The vote by the people of Wales for a limited form of home rule is a welcome one, however small the margin. It is welcome more for its wider implications than for any effect it might have in Wales.
Indeed, there is much to be said against the model proposed for Wales. It is too limited, and tension and legal problems will arise. An elected body with no legislative function and no taxing power, but with broad executive functions is a poor recipe for governance. The Parliament at Westminster will be blamed for and financial difficulty and elected representatives will have no power to give relief to popular feelings for change, other than to appeal to Westminster.

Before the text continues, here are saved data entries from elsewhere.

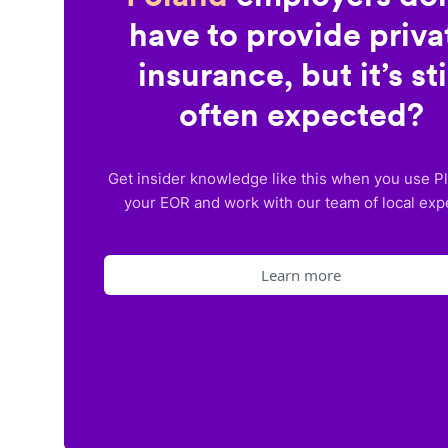
have to provide priva
insurance, but it’s sti
often expected?
Get insider knowledge like this when you use P
your EOR and work with our team of local exp
Learn more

It will have a large annual budget of $A15 billion to run services ranging from schools to sport by the year 2000. London will retain control over taxes, defence, law and order, foreign policy and macro-economics.
It will be more than the expensive talkfest that its critics suggest, but not much more. The Scottish model, under which the local parliament can make laws and have some tax power, albeit limited, was sounder.

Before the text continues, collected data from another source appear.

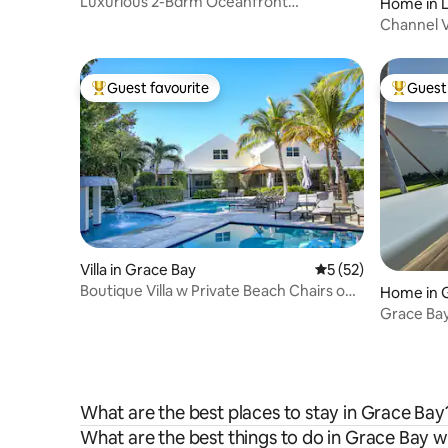
Luxurious 2-Bdrm Oceanfront
Home in 
Penthouse Grace Bay
Channel Vi
Retreat
Guest favourite
Guest 
Top guest favourite
Top gues
Villa in Grace Bay
5 out of 5 average 
5 (52)
Boutique Villa w Private Beach Chairs on
Home in 
Grace Bay
Grace Ba
Bedrooms
What are the best places to stay in Grace Bay
What are the best things to do in Grace Bay w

None the less, the Welsh vote means that the reform agenda of Prime Minister Tony Blair, has not been stopped in its tracks.
For too long some elements of British Government have lacked full democracy. The unelected House of Lords is the prime example, even if it has only delaying power over legislation. Too much power goes to the majority party in the House of Commons, especially when coupled with a non-preferential and non-proportional voting system that gives disproportionate numbers of seats to the party with the most votes, even if it has only about 40 per cent support, as it has for at least the past two decades.
These days more voices need to be heard, listened to and acted upon. The Welsh vote is a small step that way.